Task to carry out: Copy out each line of the data holding "security".

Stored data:

------------------------------------------------------------

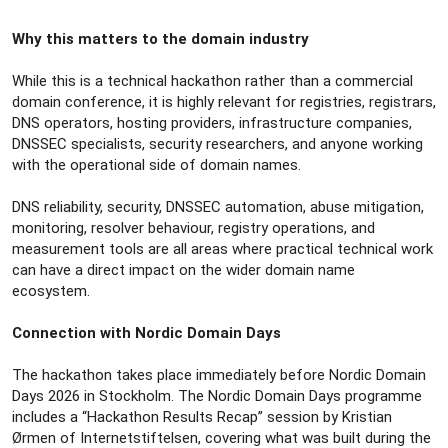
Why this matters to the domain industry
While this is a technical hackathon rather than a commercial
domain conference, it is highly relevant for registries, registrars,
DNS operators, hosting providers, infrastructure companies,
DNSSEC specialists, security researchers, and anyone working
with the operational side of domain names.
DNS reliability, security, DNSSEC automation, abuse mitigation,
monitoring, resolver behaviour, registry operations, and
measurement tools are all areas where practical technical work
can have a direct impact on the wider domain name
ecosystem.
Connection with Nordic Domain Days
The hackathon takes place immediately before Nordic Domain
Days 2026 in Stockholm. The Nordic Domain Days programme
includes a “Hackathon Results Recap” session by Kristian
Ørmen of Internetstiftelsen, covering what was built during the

------------------------------------------------------------

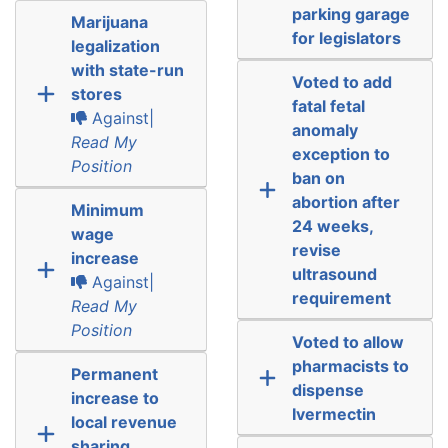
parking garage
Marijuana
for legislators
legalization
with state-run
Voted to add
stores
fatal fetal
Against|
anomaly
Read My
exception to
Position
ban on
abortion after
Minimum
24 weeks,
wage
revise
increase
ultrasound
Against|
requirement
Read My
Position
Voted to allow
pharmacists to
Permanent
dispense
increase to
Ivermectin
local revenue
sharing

------------------------------------------------------------

Problem solution:
DNSSEC specialists, security researchers, and anyone working
DNS reliability, security, DNSSEC automation, abuse mitigation,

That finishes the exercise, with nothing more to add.